* Prompt
All lines holding the word "through" are to be copied from the records beneath.

┌─ Dataset records

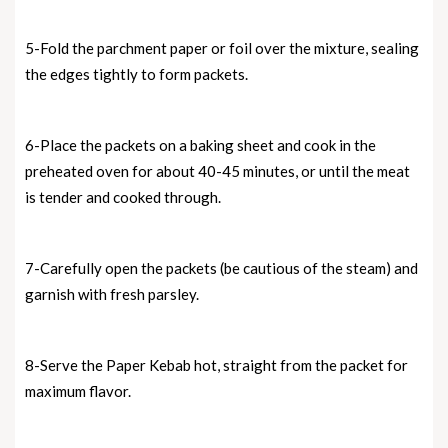
5-Fold the parchment paper or foil over the mixture, sealing
the edges tightly to form packets.
6-Place the packets on a baking sheet and cook in the
preheated oven for about 40-45 minutes, or until the meat
is tender and cooked through.
7-Carefully open the packets (be cautious of the steam) and
garnish with fresh parsley.
8-Serve the Paper Kebab hot, straight from the packet for
maximum flavor.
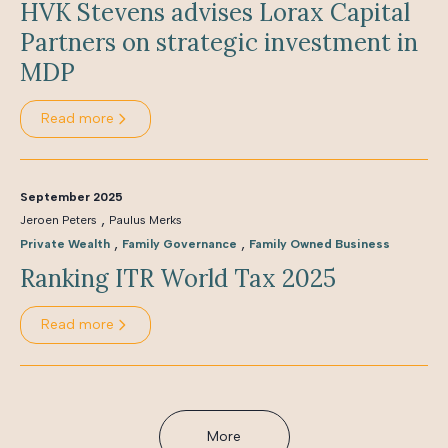
HVK Stevens advises Lorax Capital
Partners on strategic investment in
MDP
Read more
September 2025
,
Jeroen Peters
Paulus Merks
,
,
Private Wealth
Family Governance
Family Owned Business
Ranking ITR World Tax 2025
Read more
More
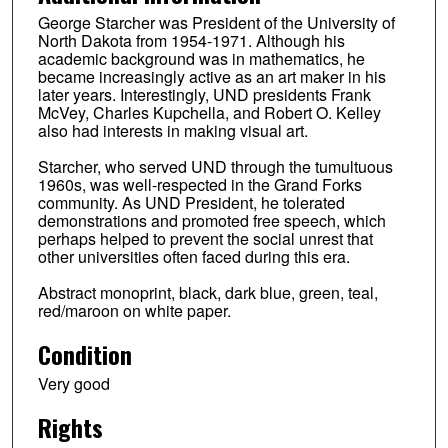
George Starcher was President of the University of
North Dakota from 1954-1971. Although his
academic background was in mathematics, he
became increasingly active as an art maker in his
later years. Interestingly, UND presidents Frank
McVey, Charles Kupchella, and Robert O. Kelley
also had interests in making visual art.
Starcher, who served UND through the tumultuous
1960s, was well-respected in the Grand Forks
community. As UND President, he tolerated
demonstrations and promoted free speech, which
perhaps helped to prevent the social unrest that
other universities often faced during this era.
Abstract monoprint, black, dark blue, green, teal,
red/maroon on white paper.
Condition
Very good
Rights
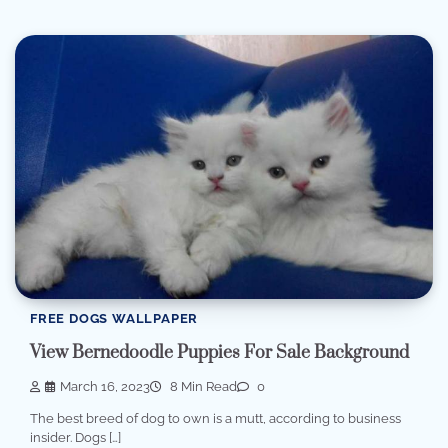
FREE DOGS WALLPAPER
View Bernedoodle Puppies For Sale Background
March 16, 2023
8 Min Read
0
The best breed of dog to own is a mutt, according to business
insider. Dogs […]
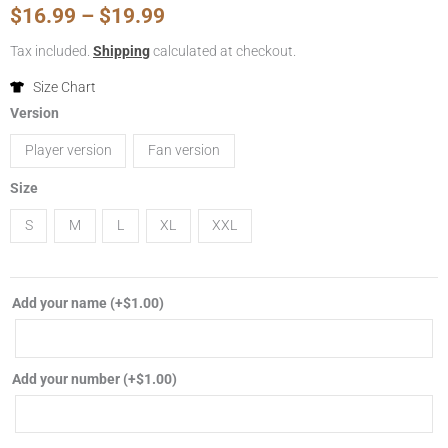
Price
$
16.99
–
$
19.99
range:
Tax included.
Shipping
calculated at checkout.
$16.99
Size Chart
2024/2025
Version
through
Borussia
Player version
Fan version
Dortmund
$19.99
home
Size
soccer
S
M
L
XL
XXL
jersey
player
fan
Add your name
(+
$
1.00
)
version
football
shirt
Add your number
(+
$
1.00
)
quantity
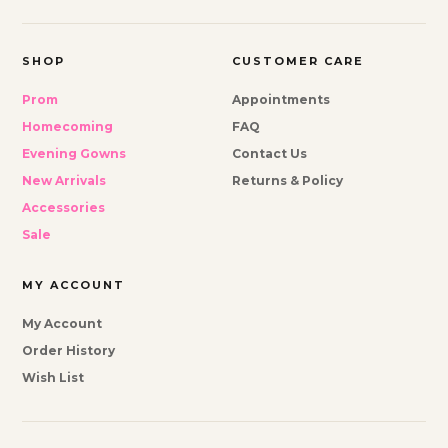
SHOP
CUSTOMER CARE
Prom
Appointments
Homecoming
FAQ
Evening Gowns
Contact Us
New Arrivals
Returns & Policy
Accessories
Sale
MY ACCOUNT
My Account
Order History
Wish List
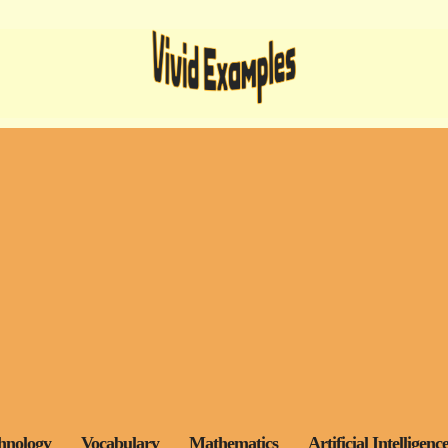
hnology
Vocabulary
Mathematics
Artificial Intelligenc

└─

* Task response
is tender and cooked through.
Starcher, who served UND through the tumultuous
through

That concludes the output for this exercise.